Cathay Pacific Airways, headquartered in Hong Kong, has said that it is shutting Cathay’s regional brand “Cathay Dragon”, as the Covid-19 pandemic is shaking the worldwide aviation industry. Cathay has announced that the organization will stop operating immediately, pursuing legislation to incorporate most Cathay Dragon’s to Cathay Pacific and HK Express affordable arm services in Hong Kong. Dragonair re-branded as Cathay Dragon.
Cathay Officials said, “significant savings will be made” by comparing the Cathay Dragon fleet’s narrowness with the long-distance floor of Cathay Pacific and concentrating on selling a single luxury brand.
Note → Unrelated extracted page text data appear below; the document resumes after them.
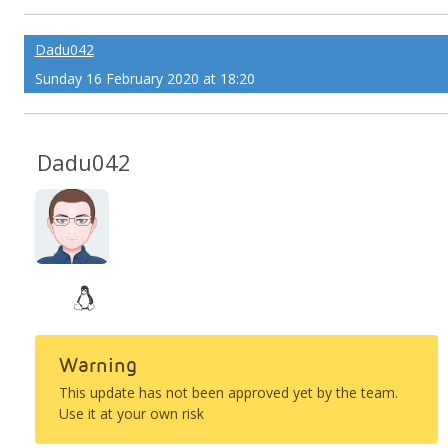
Dadu042
Sunday 16 February 2020 at 18:20
Dadu042
Warning
This update has not been approved yet by the team.
Use it at your own risk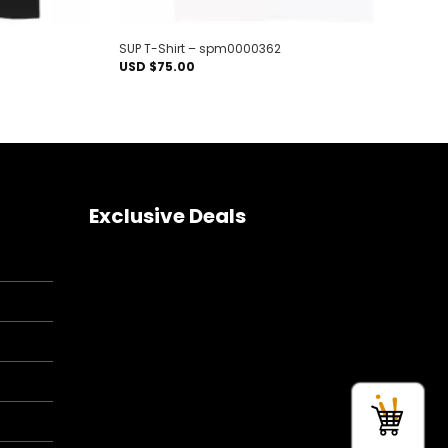
SUP T-Shirt – spm0000362
USD $
75.00
Exclusive Deals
With the close-off of the brand Cathay Dragon, it would be unable to export any freight to Fuzhou, Guangzhou, Kuala Lumpur, and Fukuoka. Carriers worldwide now battered by COVID-19, even despite a hoped-for return from either the recession, they have not materialized in a long.
Approximately four thousand cabin crew, 600 pilots, 700 other workers have been informed they will be obsolete in a consolidation of the sum of US$ 284 million. The carrier has reported that 5,900 workers will quit their employment in the coming weeks. That will erase about 2,600 unfulfilled posts.
The company controlled most volumes to/from China and was struck by a drop in demand even before the outbreak leading to powerful anti-government demonstrations in Hong Kong.
Order of New Aircraft
After the start of January, Cathay share prices have dropped 43 percent. It entered a deal with Airbus SE in July to postpone the shipment of A350s and A321neos said it was in early negotiations with Boeing Co to postpone its ordering for the 777-9.
Freights routes affect
Cathay Dragon Brand Shutdown would affect Fuzhou, Guangzhou, Kuala Lumpur, Fukuoka air freight in the brief period-Memo to Freight Clients.